Task directions.
When you reproduce these records, keep every word exactly and drop the images.
>>>>
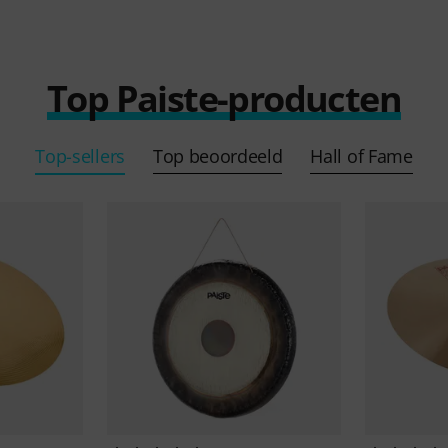
Top Paiste-producten
Top-sellers
Top beoordeeld
Hall of Fame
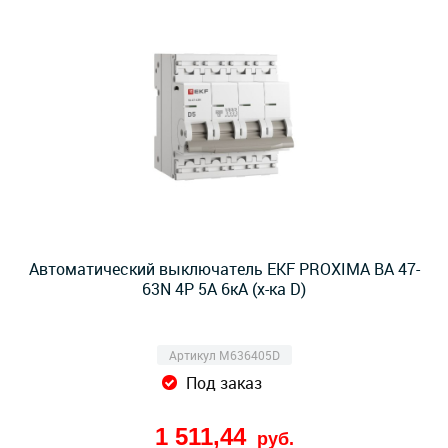
Автоматический выключатель EKF PROXIMA ВА 47-
63N 4Р 5А 6кА (х-ка D)
Артикул M636405D
Под заказ
1 511,44
руб.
<<<<
Output.
Top Paiste-producten
Top-sellers
Top beoordeeld
Hall of Fame
Автоматический выключатель EKF PROXIMA ВА 47-
63N 4Р 5А 6кА (х-ка D)
Артикул M636405D
Под заказ
1 511,44
руб.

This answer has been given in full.